Posted on the 14 November 2013 by Erica

Review by George Simmers (see his Great War Fiction blog here).

Once Upon a Time is an entertaining romp. It begins with a prelude set in 1901. After Victoria’s death, the new King, Edward VII, enters his father’s study, which the Queen had left preserved exactly as it was on Albert’s death forty years before. The room brings back deeply unpleasant memories for the new King, and he finds a mention of a girl who once helped him to escape for the constricting palace environment for a day. He discovers that she was imprisoned by her mad father for having dared to help the prince.

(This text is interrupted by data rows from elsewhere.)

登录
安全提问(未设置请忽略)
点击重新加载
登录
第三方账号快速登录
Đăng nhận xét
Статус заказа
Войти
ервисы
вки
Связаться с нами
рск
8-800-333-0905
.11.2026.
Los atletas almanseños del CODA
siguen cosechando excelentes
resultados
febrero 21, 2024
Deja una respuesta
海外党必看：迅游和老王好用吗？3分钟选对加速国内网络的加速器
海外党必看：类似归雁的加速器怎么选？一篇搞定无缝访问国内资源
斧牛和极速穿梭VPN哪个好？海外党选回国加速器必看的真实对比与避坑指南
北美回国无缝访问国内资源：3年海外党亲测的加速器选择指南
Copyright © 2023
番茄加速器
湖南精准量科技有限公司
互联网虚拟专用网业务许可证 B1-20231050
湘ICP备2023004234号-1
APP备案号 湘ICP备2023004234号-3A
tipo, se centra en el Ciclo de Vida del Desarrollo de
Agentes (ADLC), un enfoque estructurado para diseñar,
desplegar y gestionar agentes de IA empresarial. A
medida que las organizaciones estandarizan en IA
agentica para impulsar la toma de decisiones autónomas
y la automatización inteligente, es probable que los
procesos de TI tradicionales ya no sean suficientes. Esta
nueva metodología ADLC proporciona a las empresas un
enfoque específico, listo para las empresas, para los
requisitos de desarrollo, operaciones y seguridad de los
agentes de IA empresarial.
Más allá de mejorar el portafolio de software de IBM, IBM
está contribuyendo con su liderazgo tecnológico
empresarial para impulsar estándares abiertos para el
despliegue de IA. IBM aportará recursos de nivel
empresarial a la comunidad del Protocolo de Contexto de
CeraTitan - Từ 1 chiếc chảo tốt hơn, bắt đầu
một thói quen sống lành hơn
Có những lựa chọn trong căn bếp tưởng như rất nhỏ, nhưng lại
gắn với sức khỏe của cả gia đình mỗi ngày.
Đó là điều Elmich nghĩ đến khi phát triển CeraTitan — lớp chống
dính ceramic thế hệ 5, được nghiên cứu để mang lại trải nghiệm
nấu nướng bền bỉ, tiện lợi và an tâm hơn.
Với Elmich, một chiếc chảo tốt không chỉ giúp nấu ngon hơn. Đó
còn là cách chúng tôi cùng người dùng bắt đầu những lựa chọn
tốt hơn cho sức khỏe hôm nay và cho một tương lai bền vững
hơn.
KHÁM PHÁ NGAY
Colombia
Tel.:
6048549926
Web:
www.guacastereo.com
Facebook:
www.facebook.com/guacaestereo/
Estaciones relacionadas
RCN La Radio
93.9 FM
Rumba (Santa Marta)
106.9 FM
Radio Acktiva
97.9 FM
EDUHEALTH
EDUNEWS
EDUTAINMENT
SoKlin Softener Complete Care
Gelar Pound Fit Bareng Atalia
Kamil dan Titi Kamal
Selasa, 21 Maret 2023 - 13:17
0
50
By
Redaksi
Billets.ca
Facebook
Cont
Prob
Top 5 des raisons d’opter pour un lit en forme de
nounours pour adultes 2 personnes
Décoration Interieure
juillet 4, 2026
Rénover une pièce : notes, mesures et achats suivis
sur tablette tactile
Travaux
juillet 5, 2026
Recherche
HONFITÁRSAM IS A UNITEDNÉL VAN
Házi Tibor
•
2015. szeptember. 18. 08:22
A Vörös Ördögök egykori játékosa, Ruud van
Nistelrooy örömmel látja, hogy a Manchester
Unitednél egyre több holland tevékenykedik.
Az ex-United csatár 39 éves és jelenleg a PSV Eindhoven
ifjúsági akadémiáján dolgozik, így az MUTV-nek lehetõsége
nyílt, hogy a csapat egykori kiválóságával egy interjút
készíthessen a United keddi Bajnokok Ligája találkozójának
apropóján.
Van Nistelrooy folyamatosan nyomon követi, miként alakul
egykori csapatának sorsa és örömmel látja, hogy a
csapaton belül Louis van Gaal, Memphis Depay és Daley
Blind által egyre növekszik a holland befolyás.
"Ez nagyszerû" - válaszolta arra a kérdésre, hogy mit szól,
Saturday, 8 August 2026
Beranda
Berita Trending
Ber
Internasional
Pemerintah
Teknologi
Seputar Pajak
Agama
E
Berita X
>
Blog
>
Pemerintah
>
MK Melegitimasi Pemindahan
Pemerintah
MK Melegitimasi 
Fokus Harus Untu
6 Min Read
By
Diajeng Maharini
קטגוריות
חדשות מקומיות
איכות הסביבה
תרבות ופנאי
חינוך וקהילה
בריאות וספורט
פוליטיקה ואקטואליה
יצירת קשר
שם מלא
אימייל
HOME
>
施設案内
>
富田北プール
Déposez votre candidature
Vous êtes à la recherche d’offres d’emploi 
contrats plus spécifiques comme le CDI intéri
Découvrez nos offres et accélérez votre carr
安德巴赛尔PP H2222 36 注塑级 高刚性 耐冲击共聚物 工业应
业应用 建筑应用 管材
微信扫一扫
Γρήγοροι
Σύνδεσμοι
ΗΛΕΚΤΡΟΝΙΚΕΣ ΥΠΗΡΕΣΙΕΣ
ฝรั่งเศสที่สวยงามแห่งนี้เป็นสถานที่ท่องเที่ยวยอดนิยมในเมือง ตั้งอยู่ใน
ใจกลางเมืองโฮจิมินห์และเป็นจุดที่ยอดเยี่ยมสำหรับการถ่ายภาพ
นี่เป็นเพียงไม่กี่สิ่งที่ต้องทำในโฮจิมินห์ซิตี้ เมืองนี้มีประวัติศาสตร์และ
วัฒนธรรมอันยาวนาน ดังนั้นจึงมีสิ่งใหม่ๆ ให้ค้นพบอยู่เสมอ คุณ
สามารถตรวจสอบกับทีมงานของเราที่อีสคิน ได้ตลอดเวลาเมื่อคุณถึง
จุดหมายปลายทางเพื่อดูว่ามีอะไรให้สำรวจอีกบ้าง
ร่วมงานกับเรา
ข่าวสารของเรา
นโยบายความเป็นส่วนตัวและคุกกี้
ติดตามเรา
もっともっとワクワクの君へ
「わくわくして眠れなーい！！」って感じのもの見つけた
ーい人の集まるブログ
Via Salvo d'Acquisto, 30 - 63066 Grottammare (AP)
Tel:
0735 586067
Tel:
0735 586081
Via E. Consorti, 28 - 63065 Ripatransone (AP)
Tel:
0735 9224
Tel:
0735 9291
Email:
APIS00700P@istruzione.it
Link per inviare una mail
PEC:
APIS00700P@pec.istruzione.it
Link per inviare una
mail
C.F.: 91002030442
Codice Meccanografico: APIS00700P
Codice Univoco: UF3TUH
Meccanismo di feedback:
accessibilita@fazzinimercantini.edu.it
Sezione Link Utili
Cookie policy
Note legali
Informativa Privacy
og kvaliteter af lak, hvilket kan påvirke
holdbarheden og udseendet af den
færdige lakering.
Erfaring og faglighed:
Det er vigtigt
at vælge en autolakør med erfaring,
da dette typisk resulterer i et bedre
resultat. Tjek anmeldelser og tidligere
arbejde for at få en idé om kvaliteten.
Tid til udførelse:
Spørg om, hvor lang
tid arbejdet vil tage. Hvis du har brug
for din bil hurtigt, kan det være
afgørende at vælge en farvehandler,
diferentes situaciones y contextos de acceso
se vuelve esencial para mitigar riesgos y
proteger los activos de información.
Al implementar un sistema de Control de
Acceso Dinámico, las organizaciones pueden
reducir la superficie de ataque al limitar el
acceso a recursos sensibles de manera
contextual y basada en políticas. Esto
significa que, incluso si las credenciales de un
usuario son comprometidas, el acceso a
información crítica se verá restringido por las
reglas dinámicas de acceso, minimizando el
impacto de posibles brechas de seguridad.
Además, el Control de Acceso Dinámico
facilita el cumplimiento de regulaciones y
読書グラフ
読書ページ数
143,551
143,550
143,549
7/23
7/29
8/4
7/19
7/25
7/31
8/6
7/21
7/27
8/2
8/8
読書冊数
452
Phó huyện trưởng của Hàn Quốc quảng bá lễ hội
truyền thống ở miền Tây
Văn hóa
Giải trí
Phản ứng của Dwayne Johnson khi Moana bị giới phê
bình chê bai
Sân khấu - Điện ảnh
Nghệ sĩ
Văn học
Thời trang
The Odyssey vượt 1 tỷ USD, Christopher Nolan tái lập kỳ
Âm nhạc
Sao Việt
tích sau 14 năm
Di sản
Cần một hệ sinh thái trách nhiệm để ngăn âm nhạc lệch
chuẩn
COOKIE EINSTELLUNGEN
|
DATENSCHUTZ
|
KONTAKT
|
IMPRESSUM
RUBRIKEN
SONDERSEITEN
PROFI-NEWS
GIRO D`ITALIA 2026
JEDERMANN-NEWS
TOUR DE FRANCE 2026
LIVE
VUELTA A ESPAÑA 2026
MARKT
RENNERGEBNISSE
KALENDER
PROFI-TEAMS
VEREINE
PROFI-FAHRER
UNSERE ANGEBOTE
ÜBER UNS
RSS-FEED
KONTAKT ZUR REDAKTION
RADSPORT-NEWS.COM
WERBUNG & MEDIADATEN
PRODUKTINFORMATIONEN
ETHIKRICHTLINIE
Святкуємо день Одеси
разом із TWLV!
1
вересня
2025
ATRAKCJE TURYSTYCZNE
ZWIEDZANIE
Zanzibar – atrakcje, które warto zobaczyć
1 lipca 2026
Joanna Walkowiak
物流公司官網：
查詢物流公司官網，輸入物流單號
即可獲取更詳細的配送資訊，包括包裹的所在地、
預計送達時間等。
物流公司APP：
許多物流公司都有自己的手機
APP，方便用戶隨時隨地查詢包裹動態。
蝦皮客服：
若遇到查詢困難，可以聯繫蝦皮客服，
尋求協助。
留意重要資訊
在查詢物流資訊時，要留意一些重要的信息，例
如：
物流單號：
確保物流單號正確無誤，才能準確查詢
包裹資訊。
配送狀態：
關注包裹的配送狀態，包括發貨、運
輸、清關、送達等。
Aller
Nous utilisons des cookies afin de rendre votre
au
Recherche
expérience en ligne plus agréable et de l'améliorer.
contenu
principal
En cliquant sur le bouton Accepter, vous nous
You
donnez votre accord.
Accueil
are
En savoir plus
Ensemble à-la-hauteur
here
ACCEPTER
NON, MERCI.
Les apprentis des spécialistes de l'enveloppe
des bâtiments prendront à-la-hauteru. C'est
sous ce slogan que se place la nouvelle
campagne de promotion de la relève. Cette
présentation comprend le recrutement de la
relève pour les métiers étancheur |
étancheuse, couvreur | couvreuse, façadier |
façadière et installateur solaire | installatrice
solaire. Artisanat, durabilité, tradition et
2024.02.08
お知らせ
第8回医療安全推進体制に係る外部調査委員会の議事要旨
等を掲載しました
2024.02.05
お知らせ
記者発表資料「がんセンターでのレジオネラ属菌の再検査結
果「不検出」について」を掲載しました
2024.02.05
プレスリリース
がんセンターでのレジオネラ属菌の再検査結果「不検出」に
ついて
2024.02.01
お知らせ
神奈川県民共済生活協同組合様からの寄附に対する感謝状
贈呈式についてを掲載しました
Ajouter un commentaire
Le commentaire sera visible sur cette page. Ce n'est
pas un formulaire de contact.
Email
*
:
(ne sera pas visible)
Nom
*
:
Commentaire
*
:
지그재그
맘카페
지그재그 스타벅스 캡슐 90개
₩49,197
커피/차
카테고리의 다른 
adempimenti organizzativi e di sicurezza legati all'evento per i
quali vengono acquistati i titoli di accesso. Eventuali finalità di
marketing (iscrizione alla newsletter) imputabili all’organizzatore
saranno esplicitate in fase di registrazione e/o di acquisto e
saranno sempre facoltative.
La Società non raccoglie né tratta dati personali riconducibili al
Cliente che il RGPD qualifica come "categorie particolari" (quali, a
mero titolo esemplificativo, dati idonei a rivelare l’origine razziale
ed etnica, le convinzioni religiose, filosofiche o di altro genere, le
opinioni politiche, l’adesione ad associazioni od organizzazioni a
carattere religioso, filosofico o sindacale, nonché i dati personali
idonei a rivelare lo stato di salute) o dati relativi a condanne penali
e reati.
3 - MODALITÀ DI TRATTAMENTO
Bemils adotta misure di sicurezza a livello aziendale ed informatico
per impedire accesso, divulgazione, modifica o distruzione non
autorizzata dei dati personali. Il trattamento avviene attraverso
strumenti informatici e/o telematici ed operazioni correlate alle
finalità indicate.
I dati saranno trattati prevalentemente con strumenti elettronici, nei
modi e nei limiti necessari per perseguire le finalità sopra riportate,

The story then switches to 1949, when the book was written. Oliver, an ex-soldier, has lost his memory of the years since D-Day, and still thinks he is still in occupied France.  He attacks a person he thinks must be an enemy, and thinks he has killed him. Gradually realising that something is wrong, he tries to escape the area by stowing  away in the back of a lorry.

This turns out to be the traveling headquarters of a small gang of crooks, led by the charismatic Onnley, alias Warrack, alias Father Bernadine. They are involved in currency dealing, illegal after the War, and are on the run not only from the police but also from ‘Them’, a far more dangerous gang. Warrack is a master of disguise with a commanding personality, a romantic temperament and a scorn for convention.

The story spins from episode to episode, each one introducing new characters, often of a Dickensian eccentricity. Gradually we learn that Warrack is in search of the treasure of  Ehrenberg, smuggled out of Germany in the thirties. His enemies are immensely evil ex-Nazis, led by a vile  SS-man Baldamus, who also wants the treasure. The climax comes when the bad men besiege the heroes in the hiding-place of the Grand Duke of  Ehrenberg.

Even when Oliver has sorted out his true identity, he decides to stay with Warrack and his gang, partly because of the attractions of the two female gang members, nicknamed Twinkle and Spicey. He beds one and falls in love with the other. The novel is more sexually frank than many light entertainments of the forties.

Once Upon a Time is not only a rollicking story; it plays with the idea of storytelling, and maybe Wilkins is making fun of his own career as a spinner of historical romances. Many of the characters take historical events and shape them into stories for their own purposes. The various crooks tell lies, and historical legends are twisted and interpreted in different ways. A notable character is a formidable female genealogist who researches family histories for rich Americans, and manipulates the historical facts to make the ancestors appropriately glamorous. The former Grand Duke now supports himself by writing detective stories that are more formulaic than the adventure that he himself is involved in. The most intriguing female character, Spicey, makes up stories about herself, and some of the characters explicitly compare their adventures to The Arabian Nights. The story of the girl who helped Edward VII becomes significant at various points in the present-day plot; it is open to different interpretations, with a  final explanation that is unexpected.

The male protagonist, Oliver, has lost his memory, and so has to piece his story and identity together. Even at the end of the book, there is not a complete explanation about what he had done during the five years of memory-loss. This is typical of the book, though, which leaves several loose ends dangling.

The book struck me as in some respects typical of 1949; the drabness of the postwar years is contrasted with a more glamorous past, as in forties fictions like Brideshead Revisited. The glamorous crook who runs rings round petty regulations is a forties figure with an appeal in the years of rationing  and controls. Sometimes the book reminded me of the Ealing comedies of the period.

By no means a great novel, but an entertaining adventure story.